**Data**
=== Section Start ===

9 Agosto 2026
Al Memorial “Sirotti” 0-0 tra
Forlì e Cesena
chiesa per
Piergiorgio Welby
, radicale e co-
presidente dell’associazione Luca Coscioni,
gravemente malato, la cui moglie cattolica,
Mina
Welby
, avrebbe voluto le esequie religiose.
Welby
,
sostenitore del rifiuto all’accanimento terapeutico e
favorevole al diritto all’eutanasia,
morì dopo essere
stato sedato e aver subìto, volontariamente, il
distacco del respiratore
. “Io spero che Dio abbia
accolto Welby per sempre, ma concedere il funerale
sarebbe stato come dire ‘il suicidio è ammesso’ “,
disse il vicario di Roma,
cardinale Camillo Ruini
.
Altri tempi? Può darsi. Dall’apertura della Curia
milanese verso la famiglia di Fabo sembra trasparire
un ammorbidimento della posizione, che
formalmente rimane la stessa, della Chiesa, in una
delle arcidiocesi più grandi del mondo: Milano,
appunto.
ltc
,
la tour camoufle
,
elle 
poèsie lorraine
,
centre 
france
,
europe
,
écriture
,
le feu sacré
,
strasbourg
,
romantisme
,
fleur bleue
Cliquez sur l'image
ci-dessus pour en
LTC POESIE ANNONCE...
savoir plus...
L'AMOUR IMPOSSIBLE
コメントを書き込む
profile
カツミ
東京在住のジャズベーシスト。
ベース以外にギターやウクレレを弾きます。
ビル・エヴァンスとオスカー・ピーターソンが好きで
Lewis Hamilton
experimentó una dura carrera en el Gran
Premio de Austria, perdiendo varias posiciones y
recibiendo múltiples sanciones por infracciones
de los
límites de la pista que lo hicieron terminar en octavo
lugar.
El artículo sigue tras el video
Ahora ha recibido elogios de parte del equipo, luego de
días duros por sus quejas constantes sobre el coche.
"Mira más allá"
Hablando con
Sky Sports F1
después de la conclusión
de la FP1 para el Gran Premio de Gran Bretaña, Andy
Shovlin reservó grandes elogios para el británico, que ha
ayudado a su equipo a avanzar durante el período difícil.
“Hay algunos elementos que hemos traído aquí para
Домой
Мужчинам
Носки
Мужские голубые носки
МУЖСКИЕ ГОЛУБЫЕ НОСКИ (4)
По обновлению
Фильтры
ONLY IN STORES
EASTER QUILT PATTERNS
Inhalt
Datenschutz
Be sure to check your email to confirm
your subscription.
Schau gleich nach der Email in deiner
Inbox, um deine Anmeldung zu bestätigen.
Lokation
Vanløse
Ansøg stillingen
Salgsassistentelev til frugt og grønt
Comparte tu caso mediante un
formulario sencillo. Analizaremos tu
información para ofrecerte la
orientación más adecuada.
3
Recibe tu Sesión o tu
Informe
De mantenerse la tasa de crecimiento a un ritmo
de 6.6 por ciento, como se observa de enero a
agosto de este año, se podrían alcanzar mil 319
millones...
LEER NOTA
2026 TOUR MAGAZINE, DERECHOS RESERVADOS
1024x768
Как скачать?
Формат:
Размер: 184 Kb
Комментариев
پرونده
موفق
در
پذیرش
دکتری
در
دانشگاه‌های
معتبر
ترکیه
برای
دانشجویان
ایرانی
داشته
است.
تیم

=== Section End ===

**Exercise brief**
Check each line above for "della" and return the ones that have it.

**Finished task**
Altri tempi? Può darsi. Dall’apertura della Curia
un ammorbidimento della posizione, che
formalmente rimane la stessa, della Chiesa, in una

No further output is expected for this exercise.